This is a mighty large probability given we had only 3 observations! Are we really confident we should trust this model? In reality we might be pretty sure that the probability of heads is close to $1/2$ even without flipping the coin. We can build this belief into the model by changing the prior.

### Redefine prior

But by what choice should we replace our current prior? We know that $\theta$ is bounded to $[0,1]$. The only distribution we know that satisfies this is the Beta distribution (with the uniform distribution being the special case of $\alpha=\beta=1$). Since we know that most coins are fairly symmetric (hence fair), we are going to choose a Beta distribution with mean at $1/2$.

But how concentrated around 0.5 do we want it to be? Surely more than for the uniform distribution since we already tried that, and weren't satisfies with our model. 

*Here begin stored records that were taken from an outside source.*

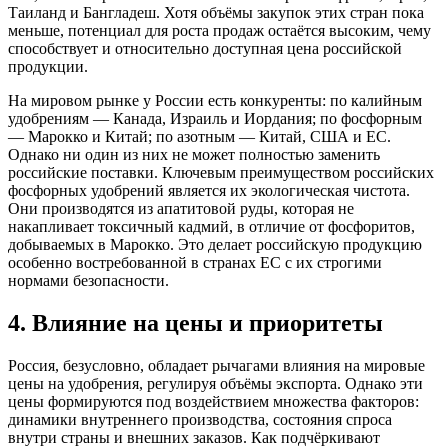
Таиланд и Бангладеш. Хотя объёмы закупок этих стран пока
меньше, потенциал для роста продаж остаётся высоким, чему
способствует и относительно доступная цена российской
продукции.
На мировом рынке у России есть конкуренты: по калийным
удобрениям — Канада, Израиль и Иордания; по фосфорным
— Марокко и Китай; по азотным — Китай, США и ЕС.
Однако ни один из них не может полностью заменить
российские поставки. Ключевым преимуществом российских
фосфорных удобрений является их экологическая чистота.
Они производятся из апатитовой руды, которая не
накапливает токсичный кадмий, в отличие от фосфоритов,
добываемых в Марокко. Это делает российскую продукцию
особенно востребованной в странах ЕС с их строгими
нормами безопасности.
4. Влияние на цены и приоритеты
Россия, безусловно, обладает рычагами влияния на мировые
цены на удобрения, регулируя объёмы экспорта. Однако эти
цены формируются под воздействием множества факторов:
динамики внутреннего производства, состояния спроса
внутри страны и внешних заказов. Как подчёркивают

**Exercise:** Play around with the parameters of $\alpha$ and $\beta$ in Section 2.1 until you find a distribution that captures what you think it's true about $\theta$. Hint: For it to have mean 0.5, you will need both parameters to be equal.

In [None]:
ALPHA = 20
BETA = 20

In [None]:
def new_prior(theta, alpha=ALPHA, beta=BETA):
    return beta_dist(alpha, beta).pdf(theta)

### Recompute posterior

It turns out that if we replace the uniform prior in equation (1) by Beta$(\alpha, \beta)$, the posterior is still Beta-distributed. More precisely,

$$
\theta|y \sim \text{Beta}(y+\alpha, n-y+\beta).
$$

Note that formula (1) can be seen as a special case of this (for when $\alpha=\beta=1$).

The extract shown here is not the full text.